LeetCode 398. Random Pick Index

原题链接在这里：https://leetcode.com/problems/random-pick-index/

题目：

Given an array of integers with possible duplicates, randomly output the index of a given target number. You can assume that the given target number must exist in the array.

Note:
The array size can be very large. Solution that uses too much extra space will not pass the judge.

Example:

int[] nums = new int[] {1,2,3,3,3};
Solution solution = new Solution(nums);

// pick(3) should return either index 2, 3, or 4 randomly. Each index should have equal probability of returning.
solution.pick(3);

// pick(1) should return 0. Since in the array only nums[0] is equal to 1.
solution.pick(1);

题解：

The question asks no more space, thus try to get pick upon original nums array.

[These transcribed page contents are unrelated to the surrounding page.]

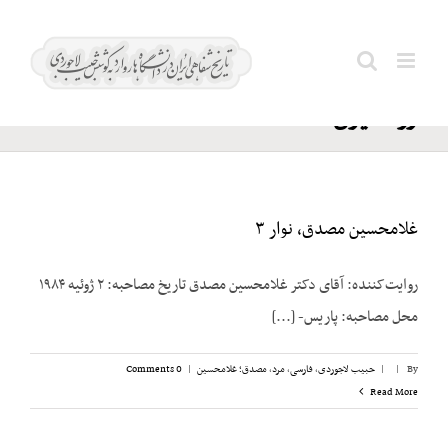
Ski
مصدق؛
t
Search
محمد و
conten
for:
روحانیون
غلامحسین مصدق، نوار ۳
روایت‌کننده: آقای دکتر غلامحسین مصدق تاریخ مصاحبه: ۲ ژوئیه ۱۹۸۴
محل مصاحبه: پاریس- [...]
By
|
|
حبیب لاجوردی
,
فارسی
,
مرد
,
مصدق؛ غلامحسین
|
0 Comments
Read More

Use Reservoir Sampling: https://www.youtube.com/watch?v=A1iwzSew5QY

Basically, when iterating nums and encounter num == target, accumlate the count and get the random between [0, count). 

If random == 0, then update the res index to current index.

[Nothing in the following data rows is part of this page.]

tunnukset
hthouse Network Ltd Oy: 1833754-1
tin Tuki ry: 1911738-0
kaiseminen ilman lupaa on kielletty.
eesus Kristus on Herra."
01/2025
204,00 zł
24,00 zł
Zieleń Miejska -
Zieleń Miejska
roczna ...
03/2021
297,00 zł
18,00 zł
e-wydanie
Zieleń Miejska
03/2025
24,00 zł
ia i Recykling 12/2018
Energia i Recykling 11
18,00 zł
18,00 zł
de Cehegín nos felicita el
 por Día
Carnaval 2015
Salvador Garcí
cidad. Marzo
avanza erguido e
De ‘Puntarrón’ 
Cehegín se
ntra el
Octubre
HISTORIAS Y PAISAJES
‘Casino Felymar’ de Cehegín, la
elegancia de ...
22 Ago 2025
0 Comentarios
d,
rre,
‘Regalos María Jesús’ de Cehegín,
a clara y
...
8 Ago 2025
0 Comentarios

Time Complexity: pick, O(n). 

Space: O(1). No more array space, since it is pointing to given nums.

AC Java:

class Solution {
    int [] nums;
    Random rand;
    
    public Solution(int[] nums) {
        this.nums = nums;
        rand = new Random();
    }
    
    public int pick(int target) {
        int res = -1;
        int count = 0;
        for(int i = 0; i<nums.length; i++){
            if(nums[i] != target){
                continue;
            }
            
            if(rand.nextInt(++count) == 0){
                res = i;
            }
        }
        
        return res;
    }
}

/**
 * Your Solution object will be instantiated and called as such:
 * Solution obj = new Solution(nums);
 * int param_1 = obj.pick(target);
 */

类似Linked List Random Node, Random Pick with Weight.